Second, the Court concludes that the ALJ was free to rely upon Dr. Heilpern's opinion even though he never examined Ms. Minnifield. The Eleventh Circuit has recognized that the "opinions of nonexamining, reviewing physicians, when contrary to the opinion of a treating physician, are entitled to little weight and do not, `taken alone, constitute substantial evidence.'" Gray v. Comm'r of Soc. Sec., 2013 WL 6840288 *3 (11th Cir. Dec. 30, 2013) (per curiam) (citing Broughton v. Heckler, 776 F.2d 960, 962 (11th Cir. 1985)). Nevertheless, if an ALJ properly discounts a treating physician's opinion, then an ALJ may rely on contrary opinions of non-examining physicians. See Wainwright v. Comm'r of Soc. Sec., 2007 WL 708971 (11th Cir. Mar. 9, 2007) (per curiam) (holding that the ALJ properly assigned substantial weight to non-examining sources when he rejected a treating psychologist's opinion and stated proper reasons for doing so); Ogranaja v. Comm'r of Soc. Sec., 186 Fed. Appx. 848, 850-51 (11th Cir. 2006) (per curiam) (noting that an ALJ may consider reports and assessments of state agency physicians as expert opinions and finding that the ALJ's decision was supported by substantial evidence because the ALJ "arrived at his decision after considering the record in its entirety and did not rely solely on the opinion of the state agency physicians.").

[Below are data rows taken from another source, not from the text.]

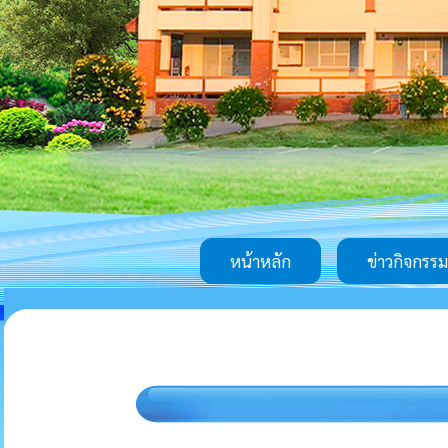
หน้าหลัก
ข่าวกิจกรรม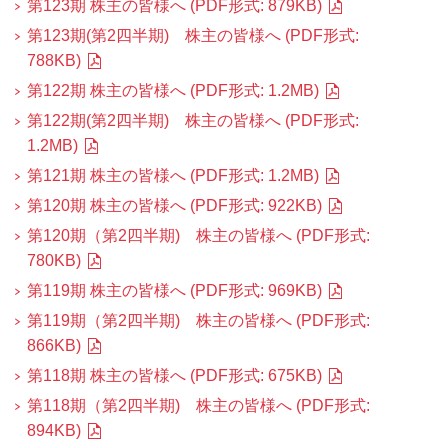
第123期 株主の皆様へ (PDF形式: 879KB)
第123期(第2四半期) 株主の皆様へ (PDF形式:
788KB)
第122期 株主の皆様へ (PDF形式: 1.2MB)
第122期(第2四半期) 株主の皆様へ (PDF形式:
1.2MB)
第121期 株主の皆様へ (PDF形式: 1.2MB)
第120期 株主の皆様へ (PDF形式: 922KB)
第120期（第2四半期) 株主の皆様へ (PDF形式:
780KB)
第119期 株主の皆様へ (PDF形式: 969KB)
第119期（第2四半期) 株主の皆様へ (PDF形式:
866KB)
第118期 株主の皆様へ (PDF形式: 675KB)
第118期（第2四半期) 株主の皆様へ (PDF形式:
894KB)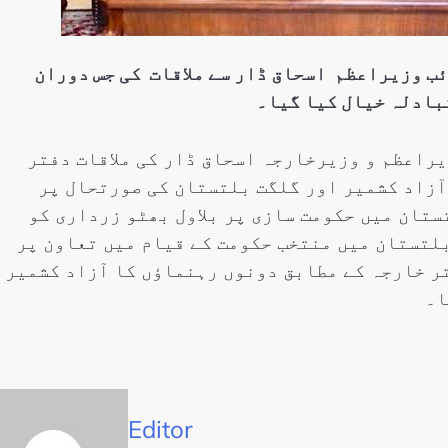
ئب وزیراعظم اسحاق ڈار سے ملاقات کی جس دوران
بادلہ خیال کیا گیا۔
راعظم و وزیرخارجہ اسحاق ڈار کی ملاقات دفتر
آزاد کشمیر اور گلگت بلتستان کی صورتحال پر
ستان میں حکومت سازی پر بلاول بھٹو زرداری کو
لتستان میں منتخب حکومت کے قیام میں تعاون پر
ر خارجہ کے مطابق دونوں رہنماؤں کا آزاد کشمیر
ا۔
Editor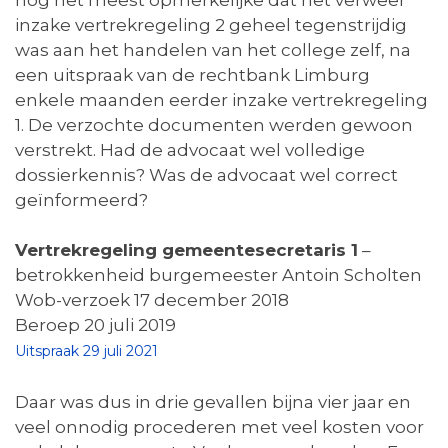
inzake vertrekregeling 2 geheel tegenstrijdig
was aan het handelen van het college zelf, na
een uitspraak van de rechtbank Limburg
enkele maanden eerder inzake vertrekregeling
1. De verzochte documenten werden gewoon
verstrekt. Had de advocaat wel volledige
dossierkennis? Was de advocaat wel correct
geïnformeerd?
Vertrekregeling gemeentesecretaris 1
–
betrokkenheid burgemeester Antoin Scholten
Wob-verzoek 17 december 2018
Beroep 20 juli 2019
Uitspraak 29 juli 2021
Daar was dus in drie gevallen bijna vier jaar en
veel onnodig procederen met veel kosten voor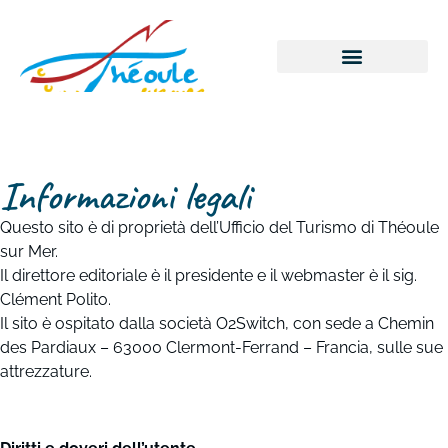
Informazioni legali
Questo sito è di proprietà dell’Ufficio del Turismo di Théoule
sur Mer.
Il direttore editoriale è il presidente e il webmaster è il sig.
Clément Polito.
Il sito è ospitato dalla società O2Switch, con sede a Chemin
des Pardiaux – 63000 Clermont-Ferrand – Francia, sulle sue
attrezzature.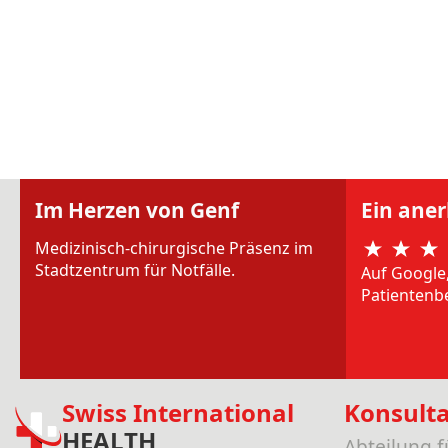
Im Herzen von Genf
Ein ane
Medizinisch-chirurgische Präsenz im
Stadtzentrum für Notfälle.
Auf Google
Patientenb
Swiss International
Konsult
HEALTH
Abteilung 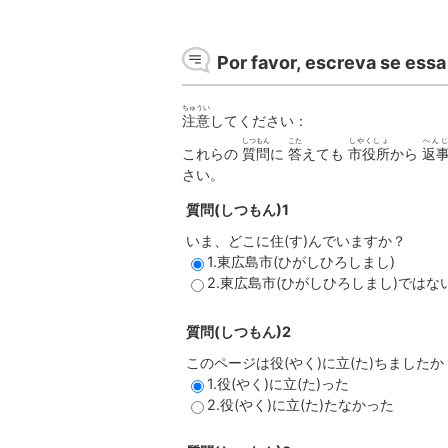
Por favor, escreva se essa 
ちゅうい
注意
してください：
しつもん
こた
しやくしょ
へん
これらの
質問
に
答
えても
市役所
から
返
さい。
質問(しつもん)1
いま、どこに住(す)んでいますか？
1.東広島市(ひがしひろしまし)
2.東広島市(ひがしひろしまし)ではな
質問(しつもん)2
このページは役(やく)に立(た)ちましたか
1.役(やく)に立(た)った
2.役(やく)に立(た)たなかった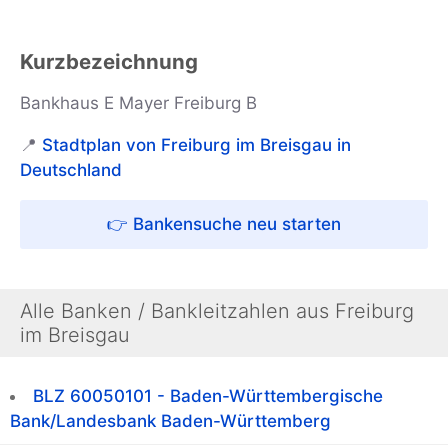
Kurzbezeichnung
Bankhaus E Mayer Freiburg B
📍
Stadtplan von Freiburg im Breisgau in
Deutschland
👉 Bankensuche neu starten
Alle Banken / Bankleitzahlen aus Freiburg
im Breisgau
BLZ 60050101 - Baden-Württembergische
Bank/Landesbank Baden-Württemberg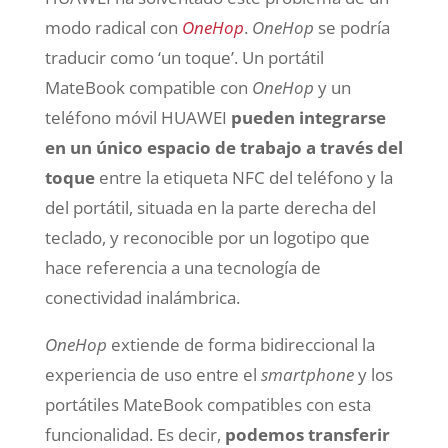
modo radical con
OneHop
.
OneHop
se podría
traducir como ‘un toque’. Un portátil
MateBook compatible con
OneHop
y un
teléfono móvil HUAWEI
pueden integrarse
en un único espacio de trabajo a través del
toque
entre la etiqueta NFC del teléfono y la
del portátil, situada en la parte derecha del
teclado, y reconocible por un logotipo que
hace referencia a una tecnología de
conectividad inalámbrica.
OneHop
extiende de forma bidireccional la
experiencia de uso entre el
smartphone
y los
portátiles MateBook compatibles con esta
funcionalidad. Es decir,
podemos transferir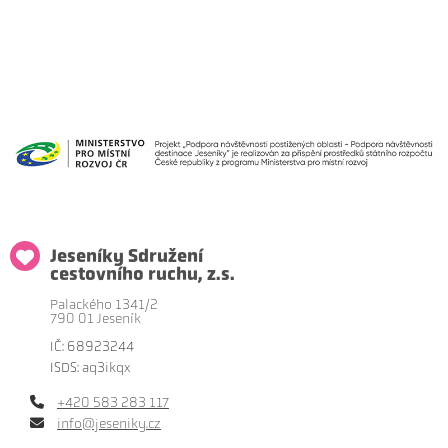
Jeseníky Sdružení
cestovního ruchu, z.s.
Palackého 1341/2
790 01 Jeseník
IČ: 68923244
ISDS: aq3ikqx
+420 583 283 117
info@jeseniky.cz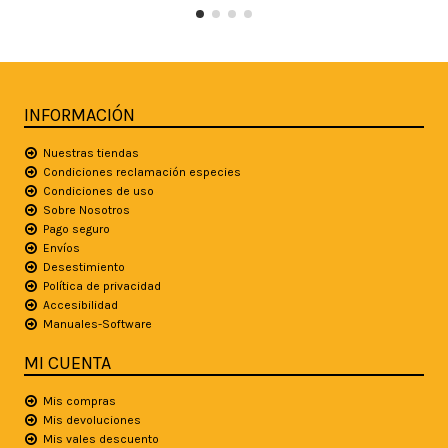
INFORMACIÓN
Nuestras tiendas
Condiciones reclamación especies
Condiciones de uso
Sobre Nosotros
Pago seguro
Envíos
Desestimiento
Política de privacidad
Accesibilidad
Manuales-Software
MI CUENTA
Mis compras
Mis devoluciones
Mis vales descuento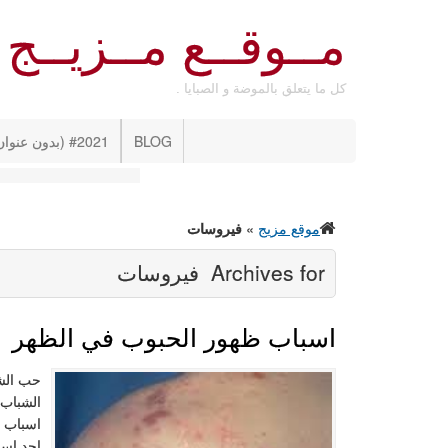
مــوقــع مــزيــج
كل ما يتعلق بالموضة و الصبايا .
BLOG
#2021 (بدون عنوان)
موقع مزيج
»
فيروسات
Archives for
فيروسات
اسباب ظهور الحبوب في الظهر
حب الشب
الشباب.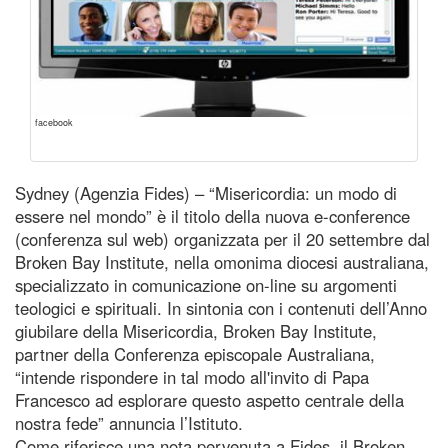
facebook
Sydney (Agenzia Fides) – “Misericordia: un modo di
essere nel mondo” è il titolo della nuova e-conference
(conferenza sul web) organizzata per il 20 settembre dal
Broken Bay Institute, nella omonima diocesi australiana,
specializzato in comunicazione on-line su argomenti
teologici e spirituali. In sintonia con i contenuti dell’Anno
giubilare della Misericordia, Broken Bay Institute,
partner della Conferenza episcopale Australiana,
“intende rispondere in tal modo all'invito di Papa
Francesco ad esplorare questo aspetto centrale della
nostra fede” annuncia l’Istituto.
Come riferisce una nota pervenuta a Fides, il Broken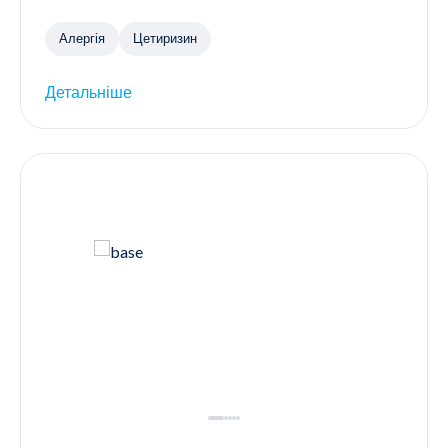
Алергія
Цетиризин
Детальніше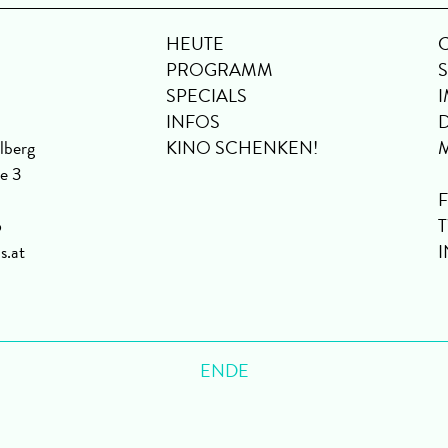
HEUTE
PROGRAMM
SPECIALS
INFOS
lberg
KINO SCHENKEN!
se 3
6
s.at
ENDE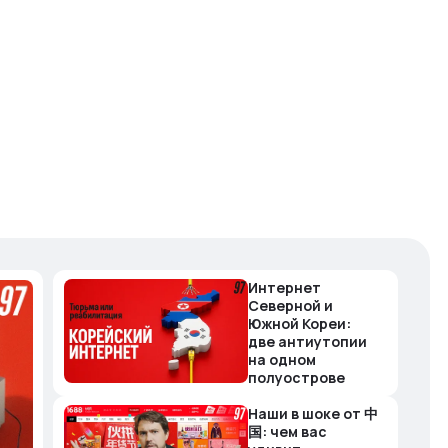
Интернет
Северной и
Южной Кореи:
две антиутопии
на одном
полуострове
Наши в шоке от 中
国: чем вас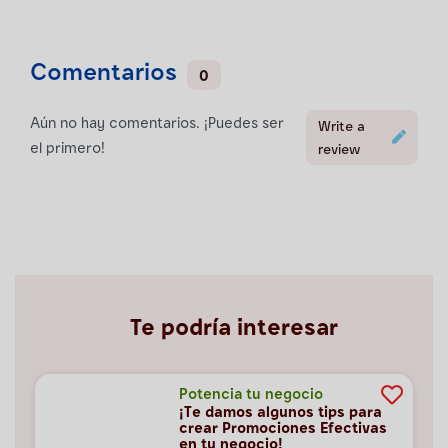
Comentarios
0
Aún no hay comentarios. ¡Puedes ser
Write a
el primero!
review
Te podría interesar
Potencia tu negocio
¡Te damos algunos tips para
crear Promociones Efectivas
en tu negocio!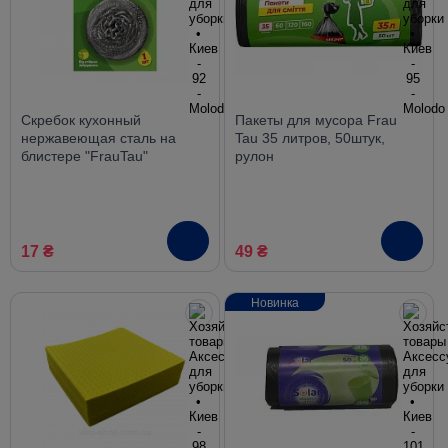
Скребок кухонный
Пакеты для мусора Frau
нержавеющая сталь на
Tau 35 литров, 50штук,
блистере "FrauTau"
рулон
17 ₴
49 ₴
Новинка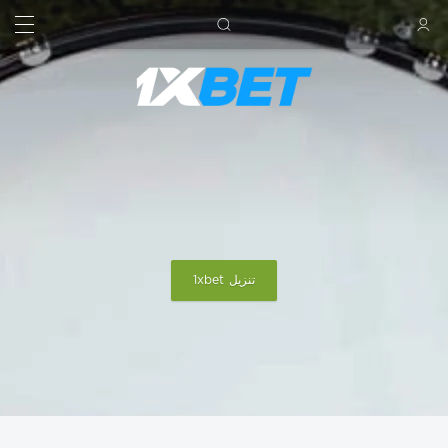
بحث
تسجيل الدخول
تنزيل 1xbet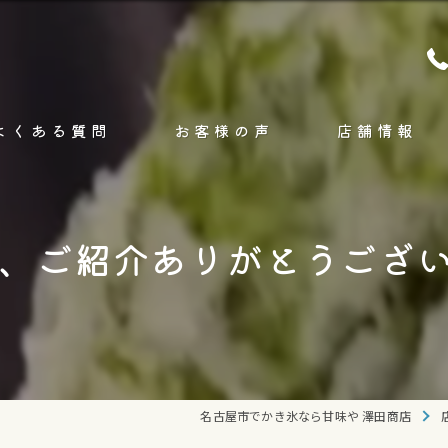
よくある質問
お客様の声
店舗情報
コンセプト
、ご紹介ありがとうござ
ブログ
コラム
名古屋市でかき氷なら甘味や 澤田商店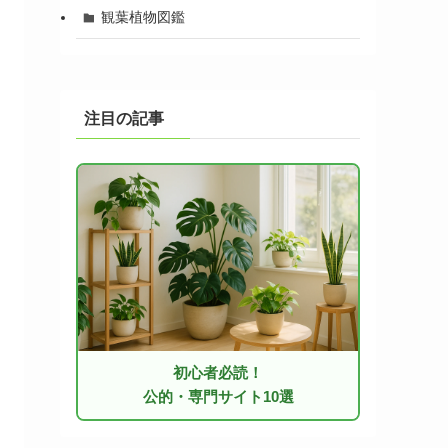
観葉植物図鑑
注目の記事
初心者必読！
公的・専門サイト10選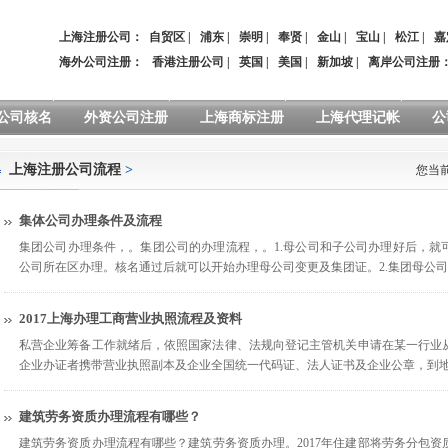
上海注册公司：
自贸区
|
浦东
|
崇明
|
奉贤
|
金山
|
宝山
|
松江
|
嘉
海外公司注册：
香港注册公司
|
英国
|
美国
|
新加坡
|
离岸公司注册
公司核名
外资公司注册
上海商标注册
上海代理记帐
公
上海注册公司流程
>
您当
集体公司办理条件及流程
集团公司办理条件，。集团公司的办理流程，。1.母公司和子公司办理好后，就
公司所在区办理。核名通过后就可以开始办理母公司变更及集团证。2.集团母公
2017上海办理工商营业执照流程及资料
私营企业筹备工作就绪后，依照国家法律、法规向登记主管机关申请在某一行业
企业办证者携带营业执照副本及企业全国统一代码证、法人证书及企业公章，到
建筑劳务资质办理流程有哪些？
建筑劳务资质办理流程有哪些？建筑劳务资质办理。2017年住建部将劳务分包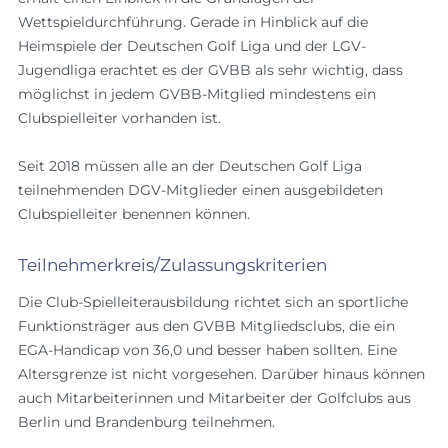
Wettspieldurchführung. Gerade in Hinblick auf die
Heimspiele der Deutschen Golf Liga und der LGV-
Jugendliga erachtet es der GVBB als sehr wichtig, dass
möglichst in jedem GVBB-Mitglied mindestens ein
Clubspielleiter vorhanden ist.
Seit 2018 müssen alle an der Deutschen Golf Liga
teilnehmenden DGV-Mitglieder einen ausgebildeten
Clubspielleiter benennen können.
Teilnehmerkreis/Zulassungskriterien
Die Club-Spielleiterausbildung richtet sich an sportliche
Funktionsträger aus den GVBB Mitgliedsclubs, die ein
EGA-Handicap von 36,0 und besser haben sollten. Eine
Altersgrenze ist nicht vorgesehen. Darüber hinaus können
auch Mitarbeiterinnen und Mitarbeiter der Golfclubs aus
Berlin und Brandenburg teilnehmen.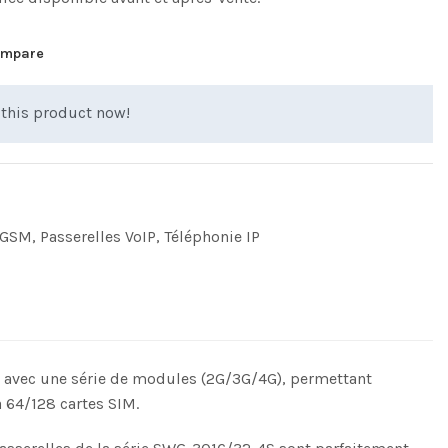
mpare
this product now!
s GSM
,
Passerelles VoIP
,
Téléphonie IP
e avec une série de modules (2G/3G/4G), permettant
à 64/128 cartes SIM.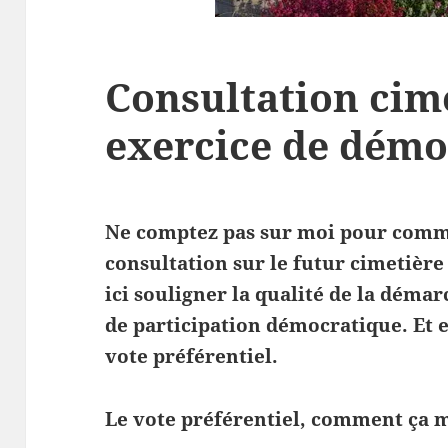
Consultation cime
exercice de démo
Ne comptez pas sur moi pour comme
consultation sur le futur cimetière :
ici souligner la qualité de la déma
de participation démocratique. Et e
vote préférentiel.
Le vote préférentiel, comment ça 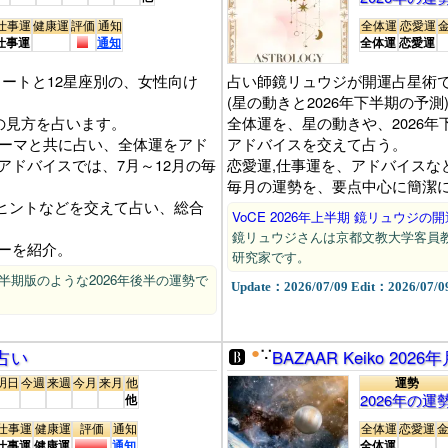
仕事運
健康運
評価
通知
全体運
恋愛運
仕事運
通知
全体運
恋愛運
ートと12星座別の、女性向け
占い師鏡リュウジが開運占星術で
(星の動きと2026年下半期の予測
の見方を占います。
全体運を、星の動きや、2026
テーマと共に占い、全体運をアド
アドバイスを交えて占う。
アドバイスでは、7月～12月の毎
恋愛運,仕事運を、アドバイスな
毎月の運勢を、要点中心に簡潔
,ヒントなどを交えて占い、総合
VoCE 2026年上半期 鏡リュウジの
鏡リュウジさんは京都文教大学客員
ーを紹介。
研究家です。
半期版のような2026年後半の運勢で
Update：2026/07/09 Edit：2026/07/0
占い
●
BAZAAR Keiko 20
∵
明日
今週
来週
今月
来月
他
運勢
2026年の運
他
仕事運
健康運
評価
通知
全体運
恋愛運
仕事運
健康運
通知
全体運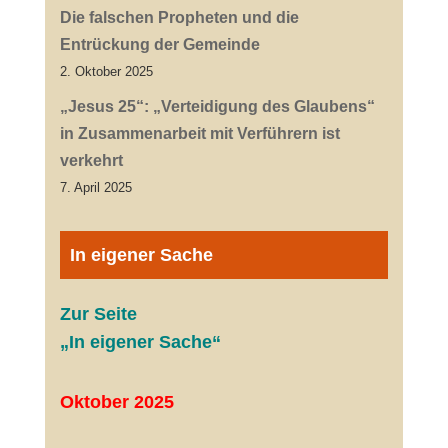
Die falschen Propheten und die
Entrückung der Gemeinde
2. Oktober 2025
„Jesus 25“: „Verteidigung des Glaubens“
in Zusammenarbeit mit Verführern ist
verkehrt
7. April 2025
In eigener Sache
Zur Seite
„In eigener Sache“
Oktober 2025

Although the ALJ adopted Dr. Heilpern's RFC assessment in full, the ALJ did so after properly rejecting the other opinion evidence of record. Moreover, the ALJ assessed other medical evidence that established diagnoses of "mild chronic obstructive pulmonary disorder" and "diagnostic imaging of [Ms. Minnifield's] lungs showing no significant findings." (Doc. 6-2, p. 24; Tr. 23). Therefore, the ALJ did not rely solely upon the opinion of a state agency physician in making RFC findings. Accordingly, substantial evidence supports the ALJ's decision to deny benefits. See e.g., Osborn v. Barnhart, 194 Fed. Appx. 654, 667 (11th Cir. 2006) (per curiam) (holding that the ALJ did not err in giving more weight to a non-examining physician and minimal weight to the treating physician because the treating physician's opinion was not supported by objective medical evidence); Wilkinson v. Comm'r of Soc. Sec., 289 Fed. App'x. 384, 386 (11th Cir. 2008) (per curiam) ("The ALJ did not give undue weight to the opinion of the non-examining state agency physician because he did not rely solely on that opinion.").
For the reasons outlined above, the Court concludes that the ALJ's decision is based upon substantial evidence, and the ALJ applied proper legal standards. The Court will not reweigh the evidence or substitute its judgment for that of the Commissioner. Accordingly, the decision of the Commissioner is due to be affirmed. The Court will enter a separate order consistent with this memorandum of opinion.